O grupo dos oligofrênicos compreende três subgrupos: a idiotia, a imbecilidade e a debilidade mental. Normalmente os oligofrênicos são considerados INIMPUTÁVEIS ou SEMI-IMPUTÁVEIS.
CAPÍTULO VII – PERSONALIDADES DELINQUENTES
As Personalidades delinqüentes são aquelas que são determinadas por defeitos de caráter.
Um dos frutos da Escola Positiva foi o surgimento da criminologia, que procura estudar as origens do crime e as formas de evitá-lo, assim como o dever da pena que para o direito tem a finalidade de impedir o réu de cometer novos crimes contra a sociedade e impedir outros de fazer a mesma coisa, mas como a justiça deve proceder quando os indivíduos em questão possuem moléstias psicológicas tão graves que os transformam em verdadeiros monstros assassinos?
O direito Penal procura buscar respostas com o auxílio de outras ciências, na tentativa de entender a mente criminosa e a personalidade delinqüente, estipular penas para tais indivíduos não é uma tarefa simples que se torna ainda mais difícil diante da confusa personalidade de um doente mental.

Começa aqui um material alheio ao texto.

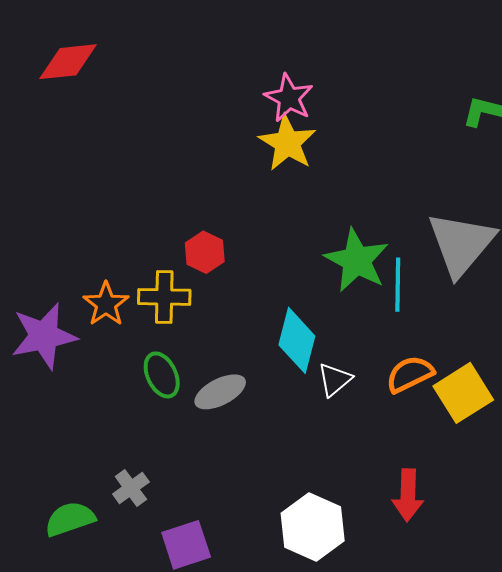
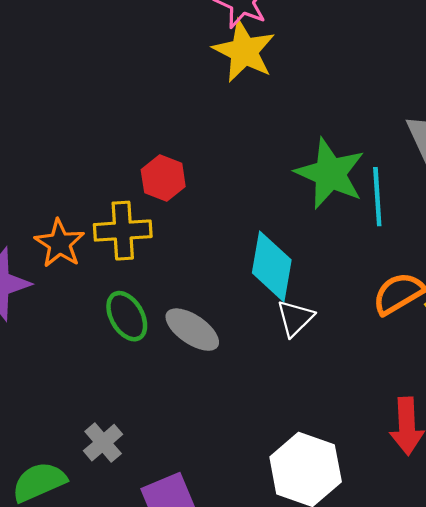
white triangle: (335, 380) -> (295, 318), moved
gray ellipse: (220, 392) -> (192, 330), turned 66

Este tipo de personalidade tem um particular sentido de liberdade, para estes indivíduos ser livre é poder fazer sem impedimentos o que quiser sem inibições, repressões e limitações internas e externas, mesmo que este desejo seja de matar incessantemente.

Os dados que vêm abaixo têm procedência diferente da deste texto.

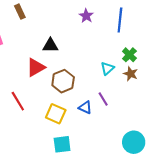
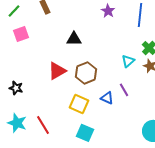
red triangle: (36, 67) -> (57, 71), moved
red line: (18, 101) -> (43, 125), moved
cyan square: (62, 144) -> (85, 133), turned 30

Os delinqüentes portadores de moléstias mentais são aqueles que foram acometidos por alguma psicose. É a categoria das doenças mentais caracterizadas por desordens cognitivas tão severas que o ajustamento social se torna impossível, tanto que este paciente precisa ficar sob vigilância médica constante, a fim de não cometer atrocidades a si próprio nem à sociedade.
CONCLUSÃO
Ainda que a psicologia humanize a justiça, trazendo à luz do juízo conceitos como a inimputabilidade, que de forma sintética poder ser verificada como uma insuficiência das faculdades mentais, a alteração mórbida das faculdades mentais ou um estado de inconsciência de juízo necessários para a compreensão do aspecto criminoso do ato e para a pessoa auto determinar-se e dirigir suas ações. Podemos observar que as estatísticas oficiais demonstram que comparando os alienados delinqüentes com os delinqüentes não alienados, aqueles têm, proporcionalmente muito mais histórico de por crimes violentos, além disso, estudos mostram que os psicologicamente perturbados também são notórios pela violência intracarcerária. Agressão e violência têm sido compreendidas como traços das personalidades afetadas, respostas aprendidas no ambiente, reflexos estereotipados de determinados tipos de pessoas, e também como reações psicopatológicas. O que fazer então diante do dilema exposto: pois de um lado a sociedade clama invariavelmente por vingança e de outro lado o estado tem o dever de fazer justiça, excluindo a culpabilidade do inimputável e garantindo-lhe um tratamento adequado, vizando sempre a sua recuperação, se possível. Então o que fazer? Pois se em face de doentes com graves alterações de comportamento, em que a dedução sobre a sua total ausência de liberdade de agir de modo diverso é tão evidente que a atribuição de responsabilidade a este indivíduo recai na inimputabilidade inquestionável. E também há o caso de situações onde há uma diminuição da responsabilidade em que o indivíduo não é completamente responsável, porém o ato criminoso emerge da sua personalidade, dos seus desejos, mesmo afetados pela psicopatia. Sob o ponto de vista clínico há certa clareza de idéias a este respeito, porém sob o ponto de vista jurídico-moral-ético, existe um grande dilema a ser solucionado pelos operadores e doutrinadores do direito. Talvez em um futuro próximo o estado possa chegar a um bom termo acerca desse tema, e principalmente desenvolver meios de assistir a esses indivíduos afetados de forma mais completa e digna, bem como dar satisfações mais aceitáveis à sociedade.